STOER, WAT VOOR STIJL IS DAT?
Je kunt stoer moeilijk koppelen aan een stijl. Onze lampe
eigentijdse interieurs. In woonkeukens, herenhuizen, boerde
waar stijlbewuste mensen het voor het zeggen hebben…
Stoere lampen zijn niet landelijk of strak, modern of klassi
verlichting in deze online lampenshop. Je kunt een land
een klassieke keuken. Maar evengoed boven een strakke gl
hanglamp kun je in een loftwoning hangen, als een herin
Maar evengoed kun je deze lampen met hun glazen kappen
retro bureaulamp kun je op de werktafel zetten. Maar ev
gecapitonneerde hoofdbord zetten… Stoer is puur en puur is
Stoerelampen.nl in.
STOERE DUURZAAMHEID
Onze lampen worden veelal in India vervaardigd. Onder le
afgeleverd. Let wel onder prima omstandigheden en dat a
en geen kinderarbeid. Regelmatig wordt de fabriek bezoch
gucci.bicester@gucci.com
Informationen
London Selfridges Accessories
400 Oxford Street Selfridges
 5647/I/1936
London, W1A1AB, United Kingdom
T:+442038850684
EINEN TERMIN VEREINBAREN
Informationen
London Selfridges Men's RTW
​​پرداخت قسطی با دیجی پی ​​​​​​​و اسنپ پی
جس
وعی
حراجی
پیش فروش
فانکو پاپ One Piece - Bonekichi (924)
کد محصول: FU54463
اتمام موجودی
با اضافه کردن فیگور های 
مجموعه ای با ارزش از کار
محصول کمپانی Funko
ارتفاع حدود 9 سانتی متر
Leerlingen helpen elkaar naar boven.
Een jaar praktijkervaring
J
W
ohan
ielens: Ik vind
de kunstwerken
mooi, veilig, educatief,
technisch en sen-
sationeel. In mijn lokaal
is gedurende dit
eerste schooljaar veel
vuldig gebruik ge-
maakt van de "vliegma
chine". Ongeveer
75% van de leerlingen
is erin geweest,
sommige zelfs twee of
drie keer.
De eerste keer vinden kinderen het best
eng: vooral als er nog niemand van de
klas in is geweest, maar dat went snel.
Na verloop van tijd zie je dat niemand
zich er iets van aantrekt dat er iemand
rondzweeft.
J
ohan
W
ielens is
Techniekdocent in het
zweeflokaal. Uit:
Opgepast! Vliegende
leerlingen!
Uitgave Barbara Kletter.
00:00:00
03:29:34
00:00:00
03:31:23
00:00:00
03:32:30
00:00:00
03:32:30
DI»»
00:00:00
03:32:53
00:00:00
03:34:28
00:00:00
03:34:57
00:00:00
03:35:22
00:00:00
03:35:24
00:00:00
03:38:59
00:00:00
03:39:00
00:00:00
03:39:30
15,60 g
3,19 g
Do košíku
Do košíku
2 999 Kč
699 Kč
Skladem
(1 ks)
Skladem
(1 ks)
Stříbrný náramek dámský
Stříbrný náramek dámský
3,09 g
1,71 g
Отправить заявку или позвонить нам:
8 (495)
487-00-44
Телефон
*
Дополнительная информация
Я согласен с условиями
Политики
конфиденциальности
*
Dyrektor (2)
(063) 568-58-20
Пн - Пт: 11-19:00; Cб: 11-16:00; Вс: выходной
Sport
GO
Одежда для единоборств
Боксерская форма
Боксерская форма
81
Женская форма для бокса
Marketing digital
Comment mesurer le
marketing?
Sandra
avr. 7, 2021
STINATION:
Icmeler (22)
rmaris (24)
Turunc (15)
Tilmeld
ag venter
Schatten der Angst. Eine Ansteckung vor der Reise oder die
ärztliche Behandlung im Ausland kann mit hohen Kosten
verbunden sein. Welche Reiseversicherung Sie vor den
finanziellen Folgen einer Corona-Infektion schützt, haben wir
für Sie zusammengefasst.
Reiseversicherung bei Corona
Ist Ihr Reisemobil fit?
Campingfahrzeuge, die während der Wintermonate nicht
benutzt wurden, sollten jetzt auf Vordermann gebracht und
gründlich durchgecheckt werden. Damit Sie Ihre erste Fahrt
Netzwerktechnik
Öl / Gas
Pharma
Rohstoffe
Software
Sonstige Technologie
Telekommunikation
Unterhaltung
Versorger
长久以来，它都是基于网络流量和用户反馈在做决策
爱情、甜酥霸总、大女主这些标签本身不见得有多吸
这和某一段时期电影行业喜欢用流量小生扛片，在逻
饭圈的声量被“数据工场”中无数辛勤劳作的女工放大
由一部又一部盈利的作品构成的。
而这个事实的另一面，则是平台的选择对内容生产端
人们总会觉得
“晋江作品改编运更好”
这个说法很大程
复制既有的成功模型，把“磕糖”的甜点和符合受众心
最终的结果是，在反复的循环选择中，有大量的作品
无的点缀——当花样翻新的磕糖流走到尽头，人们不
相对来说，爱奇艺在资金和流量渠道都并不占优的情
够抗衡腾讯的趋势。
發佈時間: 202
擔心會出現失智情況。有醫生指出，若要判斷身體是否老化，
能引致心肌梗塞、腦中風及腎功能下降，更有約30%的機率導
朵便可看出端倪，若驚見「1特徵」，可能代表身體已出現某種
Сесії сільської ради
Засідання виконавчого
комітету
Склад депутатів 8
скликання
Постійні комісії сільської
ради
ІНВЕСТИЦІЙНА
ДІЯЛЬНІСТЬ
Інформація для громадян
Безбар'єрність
::::::::
Problem statement
Your answer must consist of every line from the listing that holds the string "keer".

Output of the exercise
drie keer.
De eerste keer vinden kinderen het best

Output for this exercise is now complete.